→ Your objective: Go to the line holding "amb la publicaci" in the data below and repeat it exactly, then each line after it up to and including the one holding "electoral del departamento.". Omit pictures.

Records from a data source
=-=-=-=-=
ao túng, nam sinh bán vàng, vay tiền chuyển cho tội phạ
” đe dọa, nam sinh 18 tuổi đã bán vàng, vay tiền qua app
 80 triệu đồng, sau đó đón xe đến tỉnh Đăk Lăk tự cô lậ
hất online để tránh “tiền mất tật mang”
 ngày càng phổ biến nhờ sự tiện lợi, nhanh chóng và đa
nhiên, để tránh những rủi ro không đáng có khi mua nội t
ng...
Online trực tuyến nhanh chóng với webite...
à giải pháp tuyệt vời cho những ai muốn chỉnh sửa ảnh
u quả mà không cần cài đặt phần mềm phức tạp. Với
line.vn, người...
=-=-=-=-=
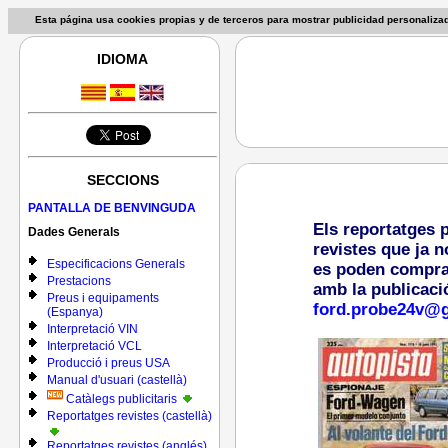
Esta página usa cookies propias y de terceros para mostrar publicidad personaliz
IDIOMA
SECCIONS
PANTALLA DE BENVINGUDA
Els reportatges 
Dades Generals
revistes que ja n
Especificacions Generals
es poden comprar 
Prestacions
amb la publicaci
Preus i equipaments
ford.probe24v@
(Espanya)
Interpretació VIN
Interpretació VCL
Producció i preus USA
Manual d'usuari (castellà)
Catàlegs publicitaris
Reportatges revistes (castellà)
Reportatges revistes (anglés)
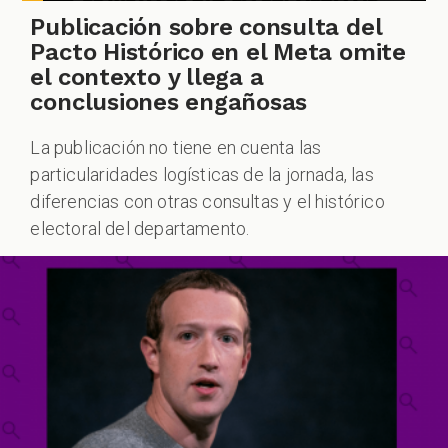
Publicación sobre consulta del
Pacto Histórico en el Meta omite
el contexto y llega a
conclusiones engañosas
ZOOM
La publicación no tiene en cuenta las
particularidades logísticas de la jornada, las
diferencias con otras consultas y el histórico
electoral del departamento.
=-=-=-=-=
→ Solution to this exercise:
amb la publicaci
Preus i equipaments
ford.probe24v@
(Espanya)
Interpretació VIN
Interpretació VCL
Producció i preus USA
Manual d'usuari (castellà)
Catàlegs publicitaris
Reportatges revistes (castellà)
Reportatges revistes (anglés)
Publicación sobre consulta del
Pacto Histórico en el Meta omite
el contexto y llega a
conclusiones engañosas
ZOOM
La publicación no tiene en cuenta las
particularidades logísticas de la jornada, las
diferencias con otras consultas y el histórico
electoral del departamento.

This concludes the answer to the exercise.